Dr. Ambekar told The Wire that it is known that when a relatively less harmful substance is not available, another substance – often more harmful – fills the vacuum. Interestingly, in the decades following the complete ban and criminalization of cannabis products by the NDPS (a relatively less addictive substance) law, an increase in the use of heroin (a very harmful and addictive substance) has been observed in India.

He said that since both drugs are banned, the drug market has an incentive to switch to heroin as profit margins are many times higher. Before the NDPS Act, ganja or charas were not as strictly controlled and low-potency opium products such as poppy seed pods were also available in a regulated manner. “A total ban on substances with low potency and less addictive potential has facilitated the movement of the drug market towards more potent and risky substances,” he said.

“As in any other market, reduced availability of a product will lead consumers to switch to a replacement product. Thus, restricting the availability of poppy seed pods appears to create a market for heroin. Even if heroin becomes more expensive, a shift to alternatives in the form of pharmaceutical opioids can be expected, ”he added.

“Therefore, it is absolutely critical that our response to drug problems is not only based on law enforcement and drug supply control, but also has a reasonable balance between reducing drug demand and harm mitigation,” he added.

“Deaths Won’t Stop Unless The Nexus Is Broken”

Punjab politicians often seem to underestimate the severity of the Punjab drug problem. SAD President Sukhbir Singh Badal claimed in 2016 that of the state’s total population of 2.77 billion (2011 census), only 0.06% were drug addicts.

Punjab Congress leader Navjot Singh Sidhu has repeatedly accused Amarinder Singh, who came to power in 2017 with a promise to tackle the drug and sacrilege issues, of not doing enough to stop drug trafficking in Punjab .

On the other hand, the Aam Aadmi Party (AAP) has criticized both Congress and SAD for their “failure” to eradicate the drug trade.

Attorney Navkiran Singh, who is prosecuting drug-related cases before the Punjab and Haryana Supreme Court, told The Wire that unless there is a serious attempt to break ties between drug smugglers, police and politicians, these deaths cannot be stopped .

“I’m not saying actions against Majithia were wrong, but at the same time the state government has not responded to reports from other SITs examining the role of police officers in assisting and facilitating the drug trade,” Navkiran said.

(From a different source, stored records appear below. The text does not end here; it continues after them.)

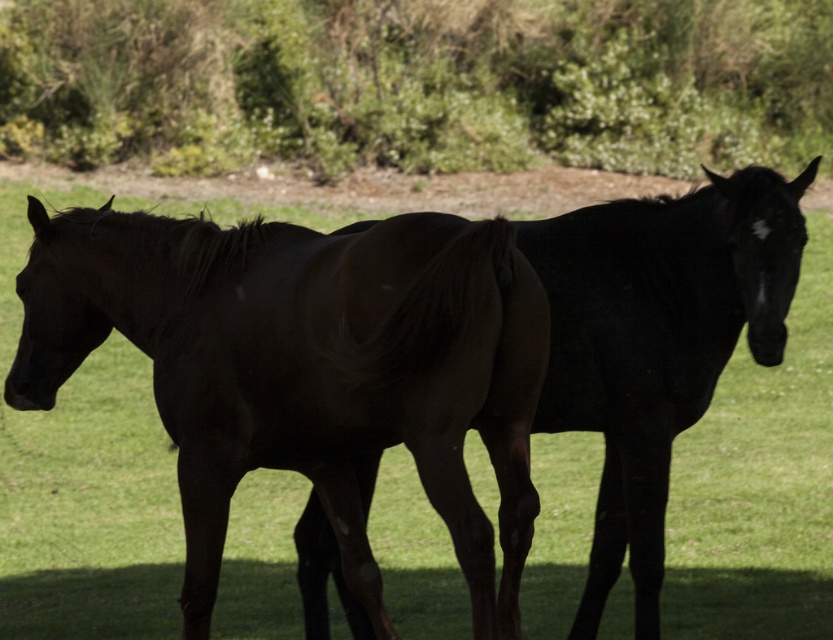 Does point (569, 99) lie behind point (313, 580)?

Yes, point (569, 99) is behind point (313, 580).

Does green leafy bush at upper center have a smaller size compared to shiny black horse at center?

Incorrect, green leafy bush at upper center is not smaller in size than shiny black horse at center.

Who is more distant from viewer, (606, 99) or (602, 252)?

The point (606, 99) is behind.

What are the coordinates of `green leafy bush at upper center` in the screenshot? It's located at click(x=417, y=83).

Does green leafy bush at upper center appear over shiny black horse at left?

Indeed, green leafy bush at upper center is positioned over shiny black horse at left.

Is green leafy bush at upper center bigger than shiny black horse at left?

Indeed, green leafy bush at upper center has a larger size compared to shiny black horse at left.

Who is more distant from viewer, (x=338, y=164) or (x=328, y=426)?

The point (x=338, y=164) is behind.

At what (x,y) coordinates should I click in order to perform the action: click on green leafy bush at upper center. Please return your answer as a coordinate pair (x, y). Looking at the image, I should click on (417, 83).

Who is lower down, shiny black horse at left or shiny black horse at center?

Positioned lower is shiny black horse at left.

Is point (509, 422) positioned behind point (347, 605)?

That is False.

Find the location of a particular element. This screenshot has height=640, width=833. shiny black horse at left is located at coordinates (307, 369).

Where is `shiny black horse at left`? shiny black horse at left is located at coordinates (307, 369). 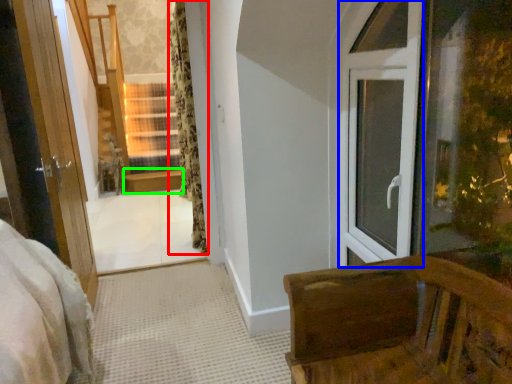 Question: Considering the real-world distances, which object is closest to curtain (highlighted by a red box)? window frame (highlighted by a blue box) or window sill (highlighted by a green box).

Choices:
 (A) window frame
 (B) window sill

Answer: (B) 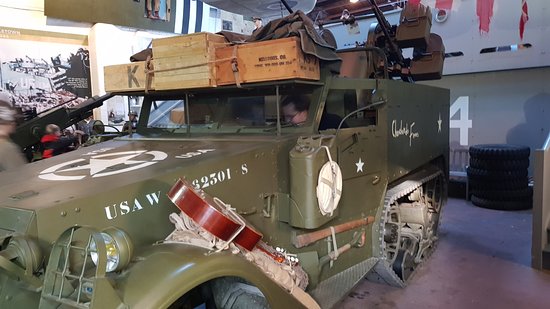 The width and height of the screenshot is (550, 309). Find the location of `wall`. wall is located at coordinates (519, 111). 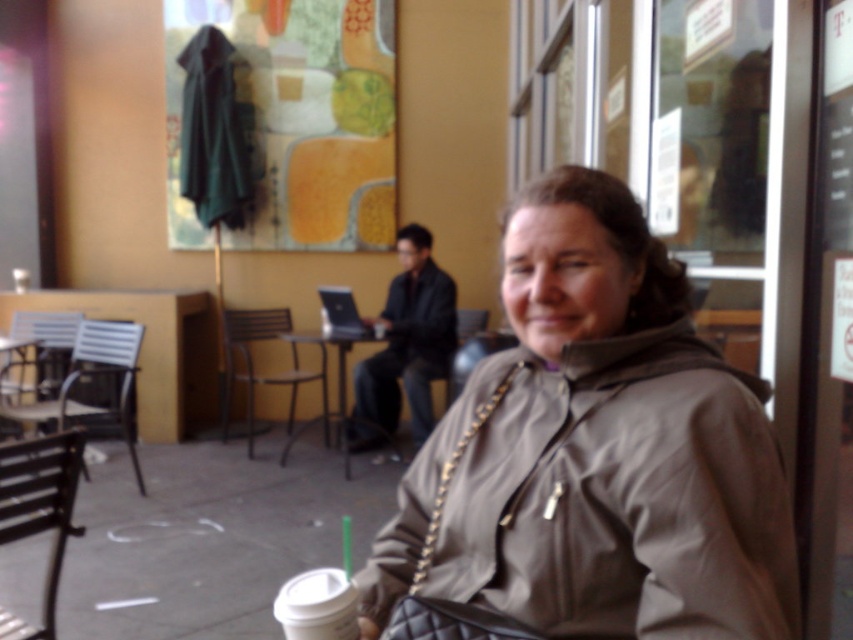 From the picture: You are standing in front of the outdoor cafe scene. There is a point marked at coordinates point (495, 476). If you want to place a small flower pot that is 12 inches in diameter at this point, will it fit without overlapping any existing objects?

The point (495, 476) is 38.95 inches from the viewer. Since the flower pot is 12 inches in diameter, there is enough space at this point to place it without overlapping existing objects.

You are a customer at the outdoor cafe and want to place your new coffee cup on the table. However, you notice the matte gray jacket at center is currently on the metallic silver table at center. Can you place your coffee cup there without moving the jacket?

The matte gray jacket at center is positioned over the metallic silver table at center, so you cannot place your coffee cup there without moving the jacket.

You are a photographer trying to capture a shot of the matte gray jacket at center and the metallic silver table at center. Which object should you focus on first if you want to ensure both are in frame without moving the camera?

The matte gray jacket at center is not as tall as the metallic silver table at center, so focus on the metallic silver table at center first to ensure both are in frame. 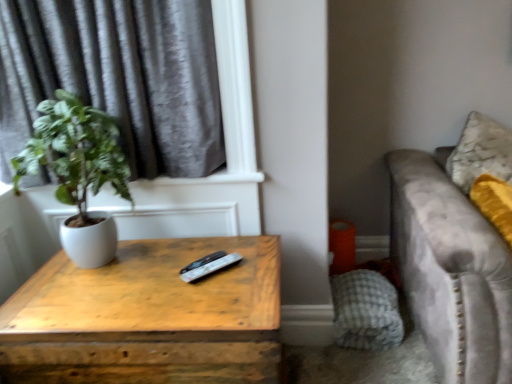 Image resolution: width=512 pixels, height=384 pixels. Find the location of `free space to the left of black plastic remote at center`. free space to the left of black plastic remote at center is located at coordinates (149, 273). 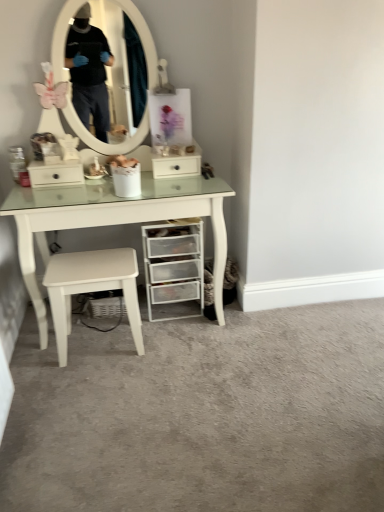 Question: Is clear plastic drawers at lower right to the right of white glossy drawer at center from the viewer's perspective?

Choices:
 (A) yes
 (B) no

Answer: (B)

Question: From a real-world perspective, is clear plastic drawers at lower right beneath white glossy drawer at center?

Choices:
 (A) yes
 (B) no

Answer: (A)

Question: Would you say clear plastic drawers at lower right is a long distance from white glossy drawer at center?

Choices:
 (A) no
 (B) yes

Answer: (A)

Question: Does clear plastic drawers at lower right have a lesser height compared to white glossy drawer at center?

Choices:
 (A) yes
 (B) no

Answer: (B)

Question: From the image's perspective, is clear plastic drawers at lower right located above white glossy drawer at center?

Choices:
 (A) no
 (B) yes

Answer: (A)

Question: From the image's perspective, is clear plastic drawers at lower right below white glossy drawer at center?

Choices:
 (A) no
 (B) yes

Answer: (B)

Question: Could you tell me if white glossy table at center is facing white glossy drawer at center?

Choices:
 (A) no
 (B) yes

Answer: (B)

Question: Is white glossy table at center looking in the opposite direction of white glossy drawer at center?

Choices:
 (A) yes
 (B) no

Answer: (A)

Question: Considering the relative sizes of white glossy table at center and white glossy drawer at center in the image provided, is white glossy table at center bigger than white glossy drawer at center?

Choices:
 (A) no
 (B) yes

Answer: (B)

Question: Is white glossy drawer at center surrounded by white glossy table at center?

Choices:
 (A) no
 (B) yes

Answer: (B)

Question: Can you confirm if white glossy table at center is thinner than white glossy drawer at center?

Choices:
 (A) yes
 (B) no

Answer: (B)

Question: Is white glossy table at center not within white glossy drawer at center?

Choices:
 (A) yes
 (B) no

Answer: (A)

Question: Does white matte stool at lower center have a larger size compared to clear plastic drawers at lower right?

Choices:
 (A) no
 (B) yes

Answer: (A) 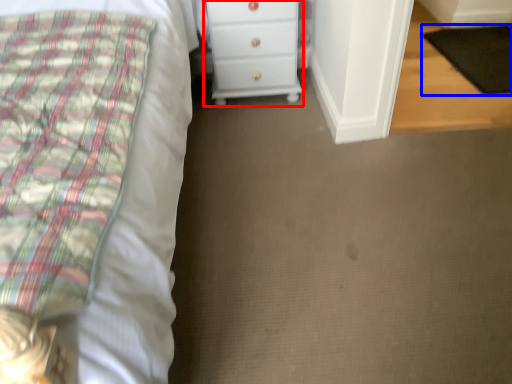 Question: Among these objects, which one is farthest to the camera, chest of drawers (highlighted by a red box) or pad (highlighted by a blue box)?

Choices:
 (A) chest of drawers
 (B) pad

Answer: (B) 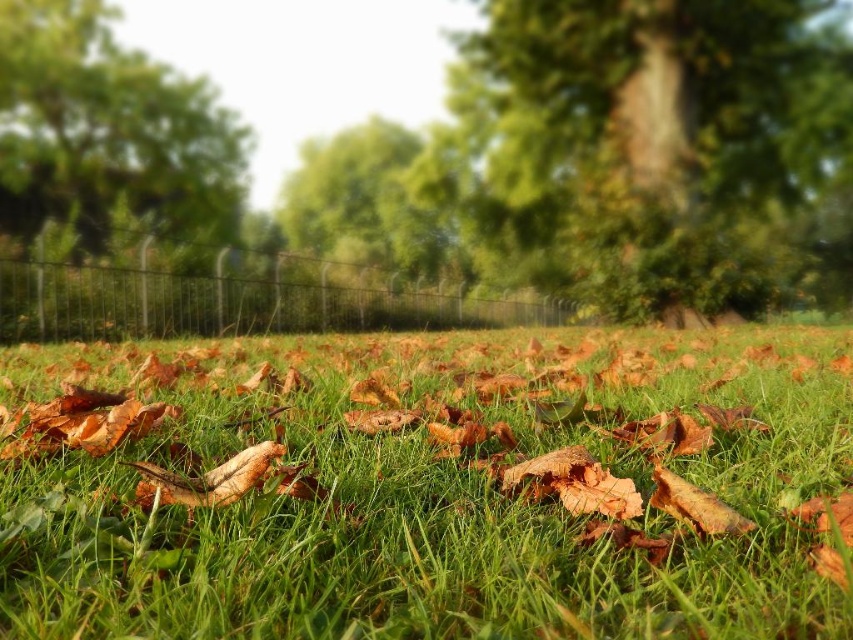 Question: Which of these objects is positioned closest to the green leafy tree at upper left?

Choices:
 (A) green grassy at center
 (B) black wire fence at center
 (C) green textured tree at upper center

Answer: (B)

Question: Is green grassy at center above green leafy tree at upper left?

Choices:
 (A) yes
 (B) no

Answer: (B)

Question: Does green grassy at center have a lesser width compared to green leafy tree at upper left?

Choices:
 (A) no
 (B) yes

Answer: (A)

Question: Which object is positioned closest to the black wire fence at center?

Choices:
 (A) green textured tree at upper center
 (B) green grassy at center
 (C) green leafy tree at upper left

Answer: (C)

Question: Which object is the closest to the green textured tree at upper center?

Choices:
 (A) black wire fence at center
 (B) green grassy at center

Answer: (A)

Question: Is green grassy at center further to camera compared to green textured tree at upper center?

Choices:
 (A) no
 (B) yes

Answer: (A) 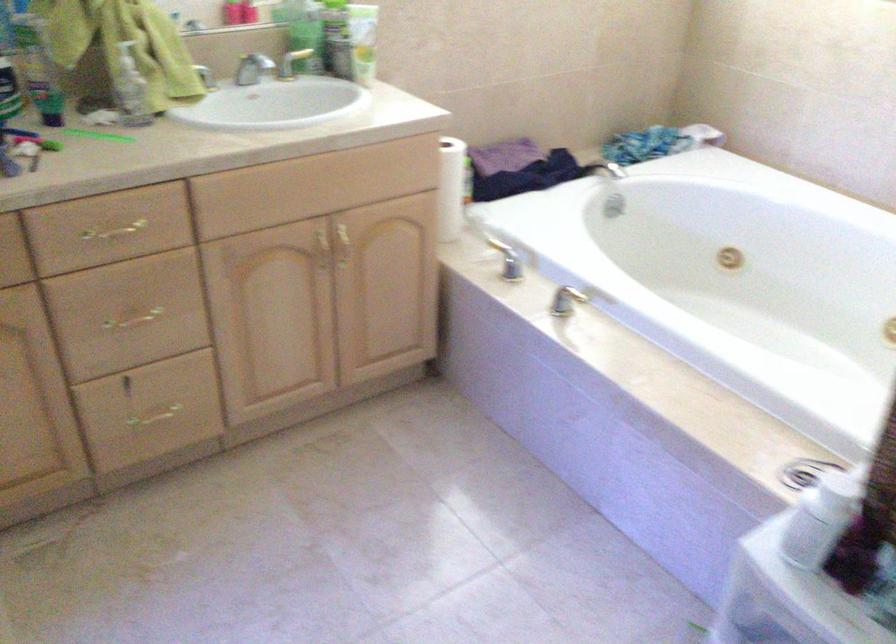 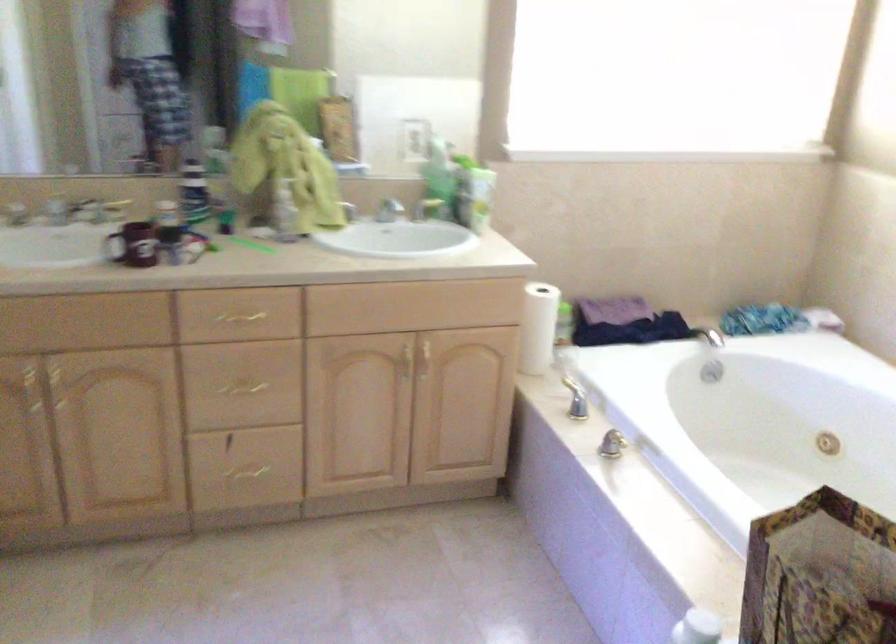 Where in the second image is the point corresponding to [140,310] from the first image?

(247, 382) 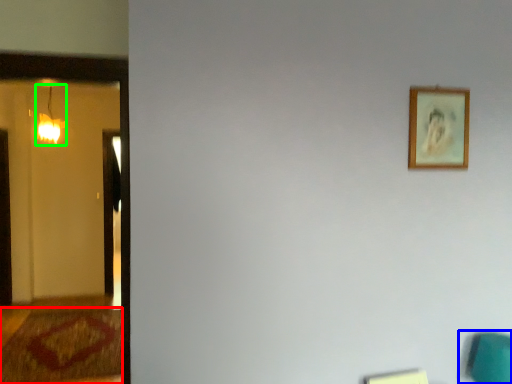 Question: Which is farther away from doormat (highlighted by a red box)? swivel chair (highlighted by a blue box) or lamp (highlighted by a green box)?

Choices:
 (A) swivel chair
 (B) lamp

Answer: (A) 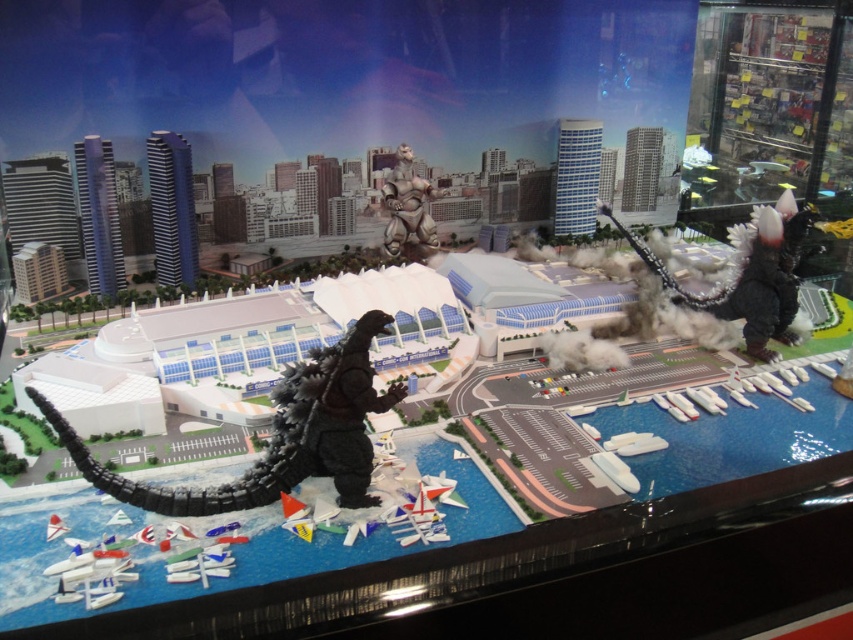 You are a collector who wants to place a new toy on the display case. You have a black matte toy at center and a satin black godzilla at right. Which toy is bigger?

The satin black godzilla at right is bigger than the black matte toy at center.

Consider the image. You are a curator preparing to install a protective glass cover over the miniature diorama. The glass cover has a height limit of 12 inches. Given the black matte toy at center and the metallic silver robot at center, will the glass cover accommodate both figures without any issues?

The black matte toy at center is not as tall as the metallic silver robot at center. Since the glass cover has a height limit of 12 inches, we need to know the height of the metallic silver robot at center to determine if it fits. However, the provided information does not specify the exact height of either figure, only their relative sizes. Therefore, it is uncertain if the glass cover will accommodate both figures without issues. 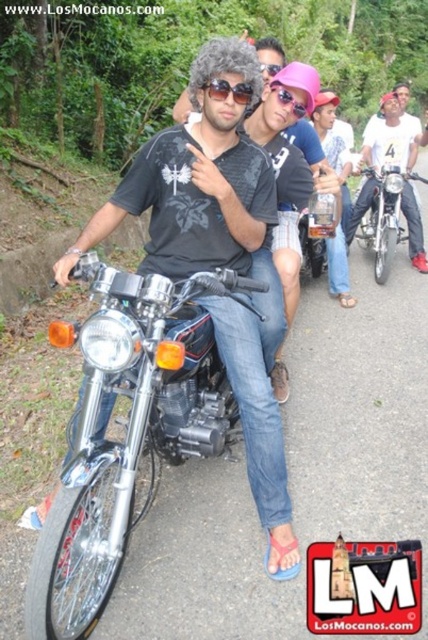 Can you confirm if shiny chrome motorcycle at center is taller than sunglassestransparent at upper center?

Yes.

Is point (412, 204) closer to camera compared to point (267, 72)?

No, (412, 204) is behind (267, 72).

Does point (372, 208) lie in front of point (272, 67)?

No.

Identify the location of shiny chrome motorcycle at center. (388, 216).

Between matte black shirt at center and glossy plastic goggles at center, which one has less height?

Standing shorter between the two is glossy plastic goggles at center.

Between point (244, 406) and point (278, 100), which one is positioned behind?

Positioned behind is point (278, 100).

Does point (213, 216) lie behind point (294, 115)?

That is False.

The image size is (428, 640). In order to click on matte black shirt at center in this screenshot , I will do `click(196, 180)`.

Can you confirm if shiny chrome motorcycle at center is positioned to the left of sunglasses at center?

Incorrect, shiny chrome motorcycle at center is not on the left side of sunglasses at center.

Does shiny chrome motorcycle at center have a larger size compared to sunglasses at center?

Correct, shiny chrome motorcycle at center is larger in size than sunglasses at center.

Is point (406, 166) positioned before point (214, 83)?

No, (406, 166) is further to viewer.

Locate an element on the screen. shiny chrome motorcycle at center is located at coordinates (388, 216). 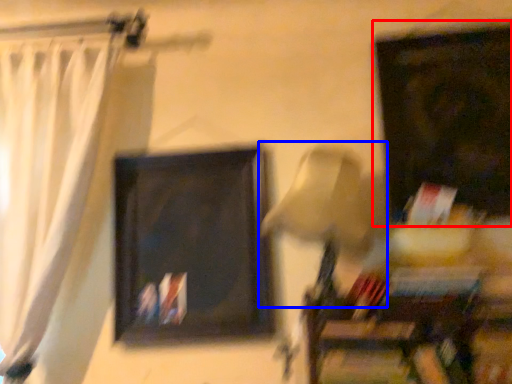 Question: Which point is closer to the camera, picture frame (highlighted by a red box) or table lamp (highlighted by a blue box)?

Choices:
 (A) picture frame
 (B) table lamp

Answer: (B) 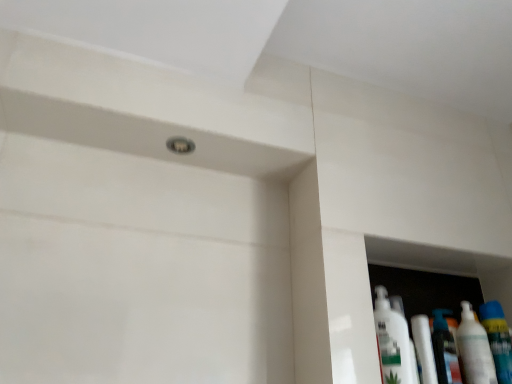 Question: From the image's perspective, is white glossy bottle at lower right, which appears as the 1th cleaning product when viewed from the left, located beneath white glossy bottle at right, the 2th cleaning product viewed from the left?

Choices:
 (A) yes
 (B) no

Answer: (B)

Question: Considering the relative sizes of white glossy bottle at lower right, which appears as the 1th cleaning product when viewed from the left, and white glossy bottle at right, the 2th cleaning product viewed from the left, in the image provided, is white glossy bottle at lower right, which appears as the 1th cleaning product when viewed from the left, smaller than white glossy bottle at right, the 2th cleaning product viewed from the left,?

Choices:
 (A) yes
 (B) no

Answer: (B)

Question: Can you confirm if white glossy bottle at lower right, acting as the 2th cleaning product starting from the right, is bigger than white glossy bottle at right, the 2th cleaning product viewed from the left?

Choices:
 (A) no
 (B) yes

Answer: (B)

Question: Is the position of white glossy bottle at lower right, which appears as the 1th cleaning product when viewed from the left, more distant than that of white glossy bottle at right, the 2th cleaning product viewed from the left?

Choices:
 (A) yes
 (B) no

Answer: (B)

Question: Considering the relative sizes of white glossy bottle at lower right, acting as the 2th cleaning product starting from the right, and white glossy bottle at right, the 1th cleaning product when ordered from right to left, in the image provided, is white glossy bottle at lower right, acting as the 2th cleaning product starting from the right, taller than white glossy bottle at right, the 1th cleaning product when ordered from right to left,?

Choices:
 (A) yes
 (B) no

Answer: (A)

Question: Is white glossy bottle at lower right, which appears as the 1th cleaning product when viewed from the left, not within white glossy bottle at right, the 2th cleaning product viewed from the left?

Choices:
 (A) yes
 (B) no

Answer: (A)

Question: From the image's perspective, is white glossy bottle at right, acting as the second mouthwash starting from the right, located above white glossy bottle at lower right, acting as the 2th cleaning product starting from the right?

Choices:
 (A) no
 (B) yes

Answer: (A)

Question: Is the depth of white glossy bottle at right, which is the first mouthwash in left-to-right order, less than that of white glossy bottle at lower right, which appears as the 1th cleaning product when viewed from the left?

Choices:
 (A) no
 (B) yes

Answer: (A)

Question: Considering the relative sizes of white glossy bottle at right, acting as the second mouthwash starting from the right, and white glossy bottle at lower right, which appears as the 1th cleaning product when viewed from the left, in the image provided, is white glossy bottle at right, acting as the second mouthwash starting from the right, shorter than white glossy bottle at lower right, which appears as the 1th cleaning product when viewed from the left,?

Choices:
 (A) yes
 (B) no

Answer: (A)

Question: Does white glossy bottle at right, acting as the second mouthwash starting from the right, have a greater height compared to white glossy bottle at lower right, acting as the 2th cleaning product starting from the right?

Choices:
 (A) no
 (B) yes

Answer: (A)

Question: Is white glossy bottle at right, acting as the second mouthwash starting from the right, located outside white glossy bottle at lower right, which appears as the 1th cleaning product when viewed from the left?

Choices:
 (A) no
 (B) yes

Answer: (B)

Question: Considering the relative sizes of white glossy bottle at right, acting as the second mouthwash starting from the right, and white glossy bottle at lower right, acting as the 2th cleaning product starting from the right, in the image provided, is white glossy bottle at right, acting as the second mouthwash starting from the right, wider than white glossy bottle at lower right, acting as the 2th cleaning product starting from the right,?

Choices:
 (A) no
 (B) yes

Answer: (A)

Question: Does white glossy tube at lower right appear on the left side of white glossy bottle at right, the 1th cleaning product when ordered from right to left?

Choices:
 (A) yes
 (B) no

Answer: (A) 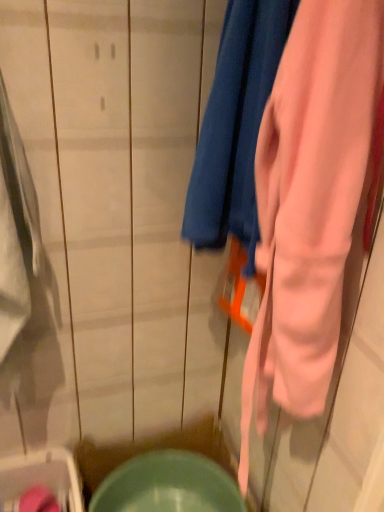 Question: From the image's perspective, relative to matte green bowl at lower center, is pink soft fabric towel at center above or below?

Choices:
 (A) above
 (B) below

Answer: (A)

Question: Looking at the image, does pink soft fabric towel at center seem bigger or smaller compared to matte green bowl at lower center?

Choices:
 (A) small
 (B) big

Answer: (B)

Question: Which object is the farthest from the pink soft fabric towel at center?

Choices:
 (A) matte green bowl at lower center
 (B) matte green plastic washer at lower left

Answer: (B)

Question: Which is farther from the matte green plastic washer at lower left?

Choices:
 (A) pink soft fabric towel at center
 (B) matte green bowl at lower center

Answer: (A) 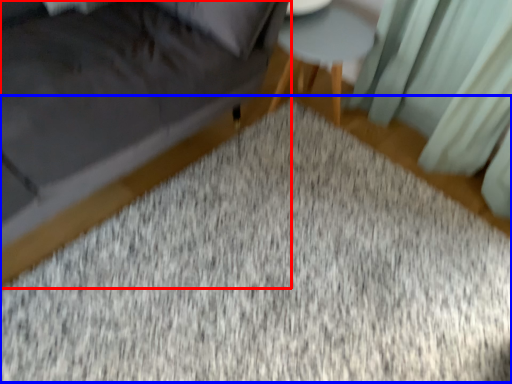 Question: Which point is closer to the camera, furniture (highlighted by a red box) or mat (highlighted by a blue box)?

He said senior police officer Siddharth Chattopadhyaya, who is currently the deputy director general of the police department, presented several reports to the Supreme Court in 2018 after investigating the role of police officers involved in the drug trafficking and housing of the drug traffickers.

“My question is why the state government is silent about taking action on these reports, even though it recently committed itself in the HC to act accordingly?” he said.

Navkiran said it appeared that the state had taken action against politicians for reasons of political career, but was not taking appropriate action on other reports.

He said, “In principle, no government wants to anger the police by acting against them. What other reasons could there be that the state does not react to the reports that were drawn up by the current DGP itself? “

He said drug abuse in Punjab is a multi-crore business that will flourish until serious efforts are made to break the nexus.